■ Work to be completed:
Would you restate each line of the data below word for word, without its pictures?

■ Excerpted data:
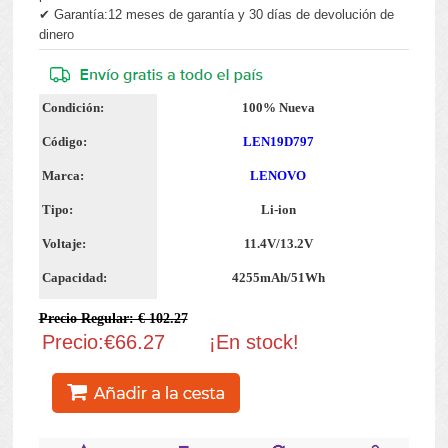
✔ Garantía:12 meses de garantía y 30 días de devolución de
dinero
Condición:
100% Nueva
Código:
LEN19D797
Marca:
LENOVO
Tipo:
Li-ion
Voltaje:
11.4V/13.2V
Capacidad:
4255mAh/51Wh
Precio Regular: € 102.27
Precio:€66.27
¡En stock!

■ Result of this exercise:
✔ Garantía:12 meses de garantía y 30 días de devolución de
dinero
Condición:
100% Nueva
Código:
LEN19D797
Marca:
LENOVO
Tipo:
Li-ion
Voltaje:
11.4V/13.2V
Capacidad:
4255mAh/51Wh
Precio Regular: € 102.27
Precio:€66.27
¡En stock!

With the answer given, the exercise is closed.